** Data to process follows **

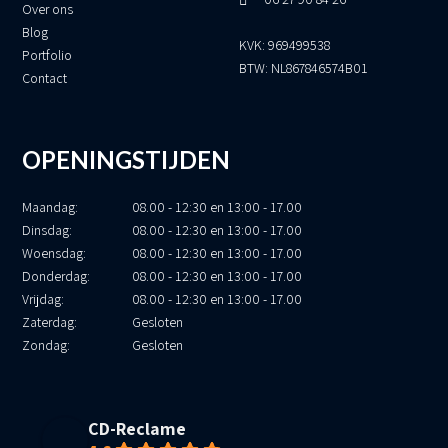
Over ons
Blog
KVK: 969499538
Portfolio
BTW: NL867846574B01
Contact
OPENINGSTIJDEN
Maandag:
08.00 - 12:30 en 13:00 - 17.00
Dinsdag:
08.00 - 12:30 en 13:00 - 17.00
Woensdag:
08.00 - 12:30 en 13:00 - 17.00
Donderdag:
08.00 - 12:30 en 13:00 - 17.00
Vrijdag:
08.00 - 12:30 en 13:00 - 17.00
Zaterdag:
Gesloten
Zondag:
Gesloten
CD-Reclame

** End of Data to process **
** Data to process follows **

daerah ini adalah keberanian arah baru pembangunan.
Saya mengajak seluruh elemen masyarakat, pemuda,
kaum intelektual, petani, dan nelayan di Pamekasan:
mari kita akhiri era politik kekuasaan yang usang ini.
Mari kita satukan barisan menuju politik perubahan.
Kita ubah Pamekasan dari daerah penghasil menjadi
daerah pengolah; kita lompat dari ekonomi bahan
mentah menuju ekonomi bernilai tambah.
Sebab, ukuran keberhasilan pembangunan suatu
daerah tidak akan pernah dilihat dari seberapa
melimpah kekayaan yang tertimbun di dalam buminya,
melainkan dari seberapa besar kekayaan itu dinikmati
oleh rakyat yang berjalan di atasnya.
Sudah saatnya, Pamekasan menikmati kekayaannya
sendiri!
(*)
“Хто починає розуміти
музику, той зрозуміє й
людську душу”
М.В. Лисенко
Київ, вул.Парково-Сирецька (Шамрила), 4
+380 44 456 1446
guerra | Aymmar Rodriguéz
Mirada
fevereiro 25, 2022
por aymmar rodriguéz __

** End of Data to process **
** Data to process follows **

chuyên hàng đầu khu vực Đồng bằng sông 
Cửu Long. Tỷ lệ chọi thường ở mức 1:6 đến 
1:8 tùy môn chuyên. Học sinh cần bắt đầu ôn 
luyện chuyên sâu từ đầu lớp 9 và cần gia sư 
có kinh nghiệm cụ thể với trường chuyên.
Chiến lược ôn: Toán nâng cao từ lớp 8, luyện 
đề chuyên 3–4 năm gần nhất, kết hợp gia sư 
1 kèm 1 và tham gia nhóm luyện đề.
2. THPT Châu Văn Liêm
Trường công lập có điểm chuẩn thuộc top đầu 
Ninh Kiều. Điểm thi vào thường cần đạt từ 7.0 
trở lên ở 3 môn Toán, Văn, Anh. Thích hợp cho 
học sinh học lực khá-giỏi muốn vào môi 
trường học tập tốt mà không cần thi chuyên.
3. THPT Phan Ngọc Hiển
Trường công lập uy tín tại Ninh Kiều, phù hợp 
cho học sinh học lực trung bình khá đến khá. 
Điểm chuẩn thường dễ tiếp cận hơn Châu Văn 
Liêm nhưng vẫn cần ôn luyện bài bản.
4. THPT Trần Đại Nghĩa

** End of Data to process **

Starting at the line that has "Kita ubah Pamekasan" in the records above, restate word for word every line until the one that has "por aymmar rodriguéz __", and include that one as well.

Kita ubah Pamekasan dari daerah penghasil menjadi
daerah pengolah; kita lompat dari ekonomi bahan
mentah menuju ekonomi bernilai tambah.
Sebab, ukuran keberhasilan pembangunan suatu
daerah tidak akan pernah dilihat dari seberapa
melimpah kekayaan yang tertimbun di dalam buminya,
melainkan dari seberapa besar kekayaan itu dinikmati
oleh rakyat yang berjalan di atasnya.
Sudah saatnya, Pamekasan menikmati kekayaannya
sendiri!
(*)
“Хто починає розуміти
музику, той зрозуміє й
людську душу”
М.В. Лисенко
Київ, вул.Парково-Сирецька (Шамрила), 4
+380 44 456 1446
guerra | Aymmar Rodriguéz
Mirada
fevereiro 25, 2022
por aymmar rodriguéz __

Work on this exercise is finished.